Чаша старого магистра переполнилась. Какое-то мгновение у него даже зачесалась рука подойти и влепить наглому сопляку оплеуху. Только где он уже встречал такого фанфарона? Разглагольствования были дюже затасканы, но столь едки и брыдки, что муторно делалось. Лишь бросив взгляд на замаранные и пыльные штиблеты гостя, старик остыл. «Тапер! — усмехнулся он. — Бродячий подмастерье-музыкант и пустовякала, отрицает все, за исключением «П.П.П.» — значит, что-то путное в нем еще теплится. Может, попытаться повлиять? Впрочем, какой в этом смысл…»

— Не желаю с вами дискутировать, любезный друг мой, вижу, что вы нигилист и анархист. Хотя в ваши лета это еще не беда. Гейне взбесился, когда его в Пруссии не принимали на государственные должности, по причине тщеславия сделался бунтовщиком, а кончил тем, что боготворил Наполеона и зачитывался Библией. В своем «Atta Troll» он высмеивает и поносит прежних друзей младогерманцев за их радикализм, кстати сказать, мятежники на склоне лет частенько подвергаются подобным превращениям… Но как бы там ни было, я уважаю ваш литературный вкус, меня изумляет и преисполняет глубоким волнением ваше благородное суждение о главном труде моей жизни — «П.П.П.». Посему мне хотелось бы услышать, какого вы мнения о тех несчастных, кои пишут на так называемый младогерманский пошиб! Какая каша, что за мешанина! Прячась от собственной растерянности, они погрязают в фантасмагориях, городят символ на символе, пишут намеками, ни одного реалистического характера, ни одного четкого рисунка… А главное — подтексты, раздражающие подтексты. Сии жалкие писаки полагают, будто правители их не раскумекают, они куражатся, воображают себя орлами и показывают дули, спрятанные в карманах порток. Подтексты! У Шекспира были тексты и ясная мысль, гений глаголил о своем времени прямо и ни черта не страшился. Но у младогерманцев нет своих мыслей, оттого нет и текста. Водянистые опусы, водянистые талантишки, словом — водявы.

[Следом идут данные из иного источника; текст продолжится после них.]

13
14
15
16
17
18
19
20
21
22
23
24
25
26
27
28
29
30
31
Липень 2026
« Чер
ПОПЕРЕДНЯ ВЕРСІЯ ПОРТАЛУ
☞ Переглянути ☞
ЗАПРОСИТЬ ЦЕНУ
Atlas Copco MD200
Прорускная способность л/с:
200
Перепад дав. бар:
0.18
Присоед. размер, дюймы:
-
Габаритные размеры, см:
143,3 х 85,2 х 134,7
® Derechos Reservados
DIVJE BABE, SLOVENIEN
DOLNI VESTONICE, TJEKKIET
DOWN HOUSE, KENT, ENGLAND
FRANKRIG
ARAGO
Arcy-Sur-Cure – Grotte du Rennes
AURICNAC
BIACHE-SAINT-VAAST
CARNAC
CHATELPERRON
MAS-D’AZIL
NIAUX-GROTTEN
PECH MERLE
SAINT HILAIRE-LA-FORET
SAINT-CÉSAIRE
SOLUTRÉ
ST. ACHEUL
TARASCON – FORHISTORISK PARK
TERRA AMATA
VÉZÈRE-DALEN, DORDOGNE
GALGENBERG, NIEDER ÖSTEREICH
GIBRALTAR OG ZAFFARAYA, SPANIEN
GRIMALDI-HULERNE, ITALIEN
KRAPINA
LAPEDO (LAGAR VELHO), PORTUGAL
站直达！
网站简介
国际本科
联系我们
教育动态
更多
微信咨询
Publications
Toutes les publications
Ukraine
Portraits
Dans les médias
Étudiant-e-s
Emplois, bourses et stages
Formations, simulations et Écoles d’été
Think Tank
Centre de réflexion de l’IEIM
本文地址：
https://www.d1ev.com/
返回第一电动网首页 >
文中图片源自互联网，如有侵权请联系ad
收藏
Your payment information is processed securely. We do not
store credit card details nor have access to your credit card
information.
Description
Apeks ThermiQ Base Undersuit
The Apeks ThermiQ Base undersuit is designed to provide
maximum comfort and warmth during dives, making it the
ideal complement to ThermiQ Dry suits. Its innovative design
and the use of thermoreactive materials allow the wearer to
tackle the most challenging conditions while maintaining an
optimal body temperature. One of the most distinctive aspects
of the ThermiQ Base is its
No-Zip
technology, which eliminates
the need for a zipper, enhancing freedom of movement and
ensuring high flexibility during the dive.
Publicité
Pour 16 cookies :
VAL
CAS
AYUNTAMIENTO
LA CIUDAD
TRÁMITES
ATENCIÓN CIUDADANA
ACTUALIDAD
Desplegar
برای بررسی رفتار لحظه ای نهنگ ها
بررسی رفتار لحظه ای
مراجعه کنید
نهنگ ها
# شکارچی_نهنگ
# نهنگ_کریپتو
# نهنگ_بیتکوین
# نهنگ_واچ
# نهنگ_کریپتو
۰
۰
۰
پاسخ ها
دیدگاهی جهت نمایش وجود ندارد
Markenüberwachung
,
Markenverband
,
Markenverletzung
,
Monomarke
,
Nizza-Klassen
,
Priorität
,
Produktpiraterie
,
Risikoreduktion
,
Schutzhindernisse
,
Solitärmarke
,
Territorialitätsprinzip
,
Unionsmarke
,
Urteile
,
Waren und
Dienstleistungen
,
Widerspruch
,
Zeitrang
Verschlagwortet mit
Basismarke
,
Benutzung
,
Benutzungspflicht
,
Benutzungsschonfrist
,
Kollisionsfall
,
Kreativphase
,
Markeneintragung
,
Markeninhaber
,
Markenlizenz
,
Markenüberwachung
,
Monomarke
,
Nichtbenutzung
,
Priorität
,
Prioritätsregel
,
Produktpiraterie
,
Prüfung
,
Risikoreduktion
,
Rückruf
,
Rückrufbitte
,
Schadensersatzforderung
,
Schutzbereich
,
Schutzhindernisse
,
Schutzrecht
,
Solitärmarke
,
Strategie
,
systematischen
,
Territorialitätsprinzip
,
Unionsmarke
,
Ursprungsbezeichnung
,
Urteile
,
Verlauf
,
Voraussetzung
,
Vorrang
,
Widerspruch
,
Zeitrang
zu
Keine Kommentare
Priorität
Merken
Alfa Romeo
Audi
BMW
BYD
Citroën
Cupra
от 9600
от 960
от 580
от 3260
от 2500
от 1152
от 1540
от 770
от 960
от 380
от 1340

— Почтенный магистр! Вы говорите со всей откровенностью, позвольте и мне быть откровенным. Я чту вас как сочинителя, особливо высоко ценю ваш «Сатирикон» (в этом месте Трампедах начал размахивать руками и бормотать что-то насчет «П.П.П.», которая, мол, несравненно лучше); когда вещали вы, я вас не прерывал. «Сатирикон» стоит на голову выше сочинений вашей молодости. Тем не менее в своем понимании сегодняшних литературных направлений вы заметно поотстали, безусловно, это не умаляет ваших заслуг, вы принадлежите другой эпохе, другому столетию. Все те попреки, которые вы обрушили на младонемцев, по моему разумению, составляют суть модернистского экспрессионизма и футуризма: не жизнь надо отражать, этот обманчивый фарс, а неуловимые движения души и поток сознания. Осуществить сей возвышенный идеал в художественном произведений еще задолго до презираемых вами младогерманцев попытался другой мой кумир, писатель Э. Т. А. Гофман, — первое место, вне всякого сомнения, занимаете вы с вашим «Сатириконом»… Простите, я вас не прерывал. Свою близость к Гофману я вижу не только в одинаковом понимании сущности искусства, но и в судьбах: он был музыкантом, а ему припала охота стать писателем. Разумеется, сравнение это не ахти как скромно, я всего лишь начинаю подвизаться на поприще означенных искусств. Но вот Гофман, автор более десяти прославленных опер, исподтишка баловался шародейством, то есть живописал картины (спасибо музам, от этого порока я избавлен). Признанный капельмейстер, он в то же время пыжился сочинять фантастические рассказы, кои никто не принимал всерьез, над коими потешался и коих гнушался Гёте, этот заносчивый петух с гребешком министра.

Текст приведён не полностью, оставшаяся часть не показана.